The clowns at the carnival wore beat-up plastic shoes with fake plastic laces and the old ponies looked longingly at the public works hay trucks as school groups moved about drinking hot cups of salep and chai. In the center, one machine spun rusted swing-set swings in a circle faster and faster until the men on the swing were flying parallel to the ground.
As those unemployed men went round and round with no real place to go, I heard a high-pitched and tinny, “'çok güzel'!” (pronounced choke goo-zell) which is Turkish for “Very Beautiful!” and when I turned to look there was a plastic Muhammad Ali figure standing about 6 feet tall.
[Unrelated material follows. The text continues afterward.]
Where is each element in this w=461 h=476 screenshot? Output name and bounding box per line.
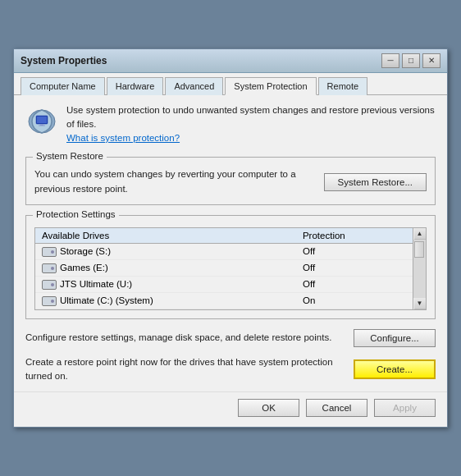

The Ali machine had a coin slot and a pillowed buffer covered with brown boxing-glove-leather for receiving the blows from players that rented their own boxing gloves in order to try their luck. Who could hit Ali the hardest and get a “çok güzel!”? If you really hit the fake Ali’s cushion extra hard, a hidden tape machine said “çok güzel,” much as a bell might ring at an American county fair if you hit the lever hard enough with your rubber sledge.
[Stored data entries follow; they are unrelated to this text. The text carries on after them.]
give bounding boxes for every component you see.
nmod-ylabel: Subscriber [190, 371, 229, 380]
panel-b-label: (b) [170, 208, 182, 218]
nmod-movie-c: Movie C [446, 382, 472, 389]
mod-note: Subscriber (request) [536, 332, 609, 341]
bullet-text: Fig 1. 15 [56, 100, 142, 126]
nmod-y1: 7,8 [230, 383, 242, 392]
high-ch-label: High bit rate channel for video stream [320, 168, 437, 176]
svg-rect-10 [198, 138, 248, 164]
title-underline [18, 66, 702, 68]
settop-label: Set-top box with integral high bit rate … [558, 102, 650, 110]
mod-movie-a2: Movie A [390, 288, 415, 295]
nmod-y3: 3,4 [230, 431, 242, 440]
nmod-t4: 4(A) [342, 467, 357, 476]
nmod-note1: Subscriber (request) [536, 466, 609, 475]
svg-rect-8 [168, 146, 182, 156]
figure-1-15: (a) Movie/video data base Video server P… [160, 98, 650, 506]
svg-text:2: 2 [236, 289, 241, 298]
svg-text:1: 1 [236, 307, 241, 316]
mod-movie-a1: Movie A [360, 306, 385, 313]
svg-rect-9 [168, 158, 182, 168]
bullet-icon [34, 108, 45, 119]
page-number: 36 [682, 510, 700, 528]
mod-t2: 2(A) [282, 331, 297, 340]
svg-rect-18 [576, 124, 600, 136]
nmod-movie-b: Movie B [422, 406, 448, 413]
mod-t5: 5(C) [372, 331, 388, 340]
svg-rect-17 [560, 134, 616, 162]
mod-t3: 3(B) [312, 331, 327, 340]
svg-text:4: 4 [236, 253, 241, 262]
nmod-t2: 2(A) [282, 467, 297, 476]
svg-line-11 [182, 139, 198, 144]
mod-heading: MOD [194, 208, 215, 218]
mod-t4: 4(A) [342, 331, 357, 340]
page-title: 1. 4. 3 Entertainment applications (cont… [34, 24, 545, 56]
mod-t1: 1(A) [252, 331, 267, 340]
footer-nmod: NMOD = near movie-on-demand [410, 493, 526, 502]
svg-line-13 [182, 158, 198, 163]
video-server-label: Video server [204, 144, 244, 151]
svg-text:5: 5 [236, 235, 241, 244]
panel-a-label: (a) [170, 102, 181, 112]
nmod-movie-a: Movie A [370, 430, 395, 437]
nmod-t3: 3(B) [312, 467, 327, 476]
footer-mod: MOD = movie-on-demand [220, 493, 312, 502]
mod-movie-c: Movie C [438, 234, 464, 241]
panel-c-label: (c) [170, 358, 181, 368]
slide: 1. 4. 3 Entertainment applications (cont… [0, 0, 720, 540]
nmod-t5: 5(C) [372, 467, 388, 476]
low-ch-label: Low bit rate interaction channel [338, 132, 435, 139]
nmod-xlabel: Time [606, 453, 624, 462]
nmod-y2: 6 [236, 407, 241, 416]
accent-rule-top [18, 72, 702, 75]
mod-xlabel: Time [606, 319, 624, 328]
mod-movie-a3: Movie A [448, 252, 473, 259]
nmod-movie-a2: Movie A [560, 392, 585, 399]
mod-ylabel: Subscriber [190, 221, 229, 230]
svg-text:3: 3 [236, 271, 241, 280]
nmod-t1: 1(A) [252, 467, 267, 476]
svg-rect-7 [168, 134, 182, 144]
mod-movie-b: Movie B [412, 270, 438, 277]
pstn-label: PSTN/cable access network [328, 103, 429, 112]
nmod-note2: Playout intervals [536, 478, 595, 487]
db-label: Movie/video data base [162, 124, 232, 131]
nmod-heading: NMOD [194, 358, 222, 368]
I figured that If Ali could get his own vending machine game out near Diyarbakir in 1986, he was among the most famous athletes on earth. Back then, Diyarbakir was the back end of nowhere and this was a suburb of Diyarbakir. With its black basalt castle walls and ancient mosque, it was always one of my favorite places.
Ali had won the championship in the ring and lost it in the courts. The greatest fighter of all time wouldn’t fight the Vietnamese on behalf of people who declared themselves his enemy. He won his championship back in the ring in 1974 at age 32.
Not too long ago, Turkey was a champ too. Last year nearly 37 million foreigners visited Turkey, about 800,000 of them American. Turkey had become the sixth-largest tourism destination in the world (after France, the USA, China, Spain and Italy). Now it’s down for the count again as ISIS has successfully, through its terror and propaganda, managed to attach Turkey to Iraq and Syria in the minds of potential tourists.
Back in 1986 Turkish tourism was also hurt by the film Midnight Express, before the country got really strong. It’s so hard to reconcile Turkey today and Turkey back then. Somehow, I know Turkey will return from its current nightmare. The challenges for Turkey will be larger than the challenges provided by Chuck Wepner, Jerry Quarry or even the Great Joe Frazier for Ali.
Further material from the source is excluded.